A aposta na previdência digital

O resultado foi um plano com características pouco comuns no segmento fechado: adesão totalmente digital, baixa contribuição mínima, portabilidade simplificada, flexibilidade de aportes e foco em planejamento financeiro de longo prazo, não apenas aposentadoria. “Em essência, a Fusan percebeu antes de muitos concorrentes que a previdência complementar precisaria deixar de ser apenas um benefício corporativo para se tornar uma plataforma ampla de construção patrimonial”, explica o presidente da Fusan, Rafael Stec.

Os primeiros sinais de sucesso vieram rapidamente. Apenas nove meses após o lançamento, em plena pandemia, o Viva Mais já acumulava mais de 530 adesões e patrimônio próximo de R$ 1,5 milhão. Em 2022, quando a Fusan completou 40 anos, o plano já reunia cerca de 860 participantes e R$ 10,5 milhões em patrimônio, um avanço incomum para um produto recém-criado dentro do sistema fechado brasileiro.

Crescimento muito acima do mercado

O desempenho mais impressionante, contudo, viria nos anos seguintes. Em 2025, o Viva Mais registrou crescimento patrimonial de 201%, enquanto a média nacional do setor avançou 14,83%. O patrimônio bruto atingiu R$ 43,8 milhões, colocando o plano entre os destaques absolutos da previdência complementar no país.

“O Viva Mais terminou o ano em terceiro lugar nacional em crescimento geral, líder absoluto entre os planos do Sul e Sudeste e primeiro colocado no Brasil entre os planos com patrimônio acima de R$ 10 milhões. Nem mesmo a rentabilidade ficou restrita à narrativa de expansão comercial. O plano encerrou 2025 com retorno de 14,1%, acima da média de mercado de 13,5%, reforçando a percepção de que crescimento acelerado não comprometeu disciplina de gestão nem governança”, informa Rafael Stec

De plano família a plataforma nacional

Parte desse desempenho está ligada à transformação institucional promovida pela Fusan. Nos últimos anos, a entidade intensificou investimentos em compliance, governança e relacionamento digital, além de ampliar atuação junto a municípios e associações por meio do Viva Mais Multi Prefeituras.

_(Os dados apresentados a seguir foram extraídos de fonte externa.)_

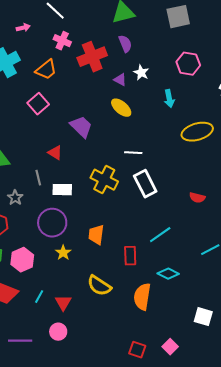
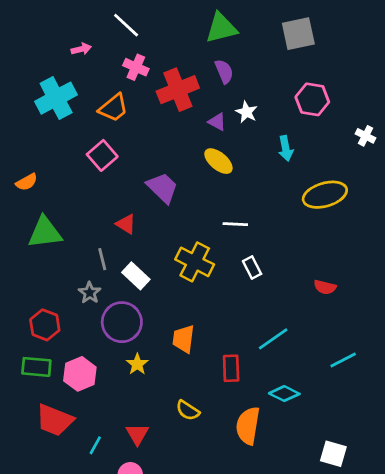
white rectangle: (145, 184) -> (252, 267), size x0.6
white rectangle: (62, 190) -> (136, 276), turned 42
gray star: (15, 198) -> (90, 293), moved
yellow semicircle: (99, 286) -> (188, 410), size x0.7
cyan line: (39, 297) -> (95, 445), moved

O que começou como um plano familiar regional transformou-se gradualmente em uma plataforma aberta de previdência complementar, hoje acessível a praticamente qualquer pessoa via vínculo associativo ou institucional.

Um novo modelo para os fundos de pensão brasileiros

Dentro do setor, o Viva Mais passou a ser visto como um exemplo de modernização bem-sucedida das entidades fechadas brasileiras.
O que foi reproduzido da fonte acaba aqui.